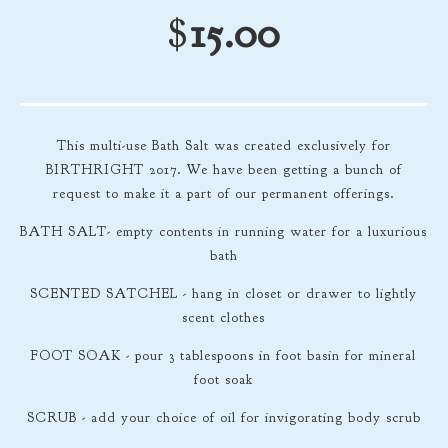
$
15.00
This multi-use Bath Salt was created exclusively for
BIRTHRIGHT 2017. We have been getting a bunch of
request to make it a part of our permanent offerings.
BATH SALT- empty contents in running water for a luxurious
bath
SCENTED SATCHEL - hang in closet or drawer to lightly
scent clothes
FOOT SOAK - pour 3 tablespoons in foot basin for mineral
foot soak
SCRUB - add your choice of oil for invigorating body scrub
——————
Would you please copy the material exactly, leaving all the pictures out?

$
15.00
This multi-use Bath Salt was created exclusively for
BIRTHRIGHT 2017. We have been getting a bunch of
request to make it a part of our permanent offerings.
BATH SALT- empty contents in running water for a luxurious
bath
SCENTED SATCHEL - hang in closet or drawer to lightly
scent clothes
FOOT SOAK - pour 3 tablespoons in foot basin for mineral
foot soak
SCRUB - add your choice of oil for invigorating body scrub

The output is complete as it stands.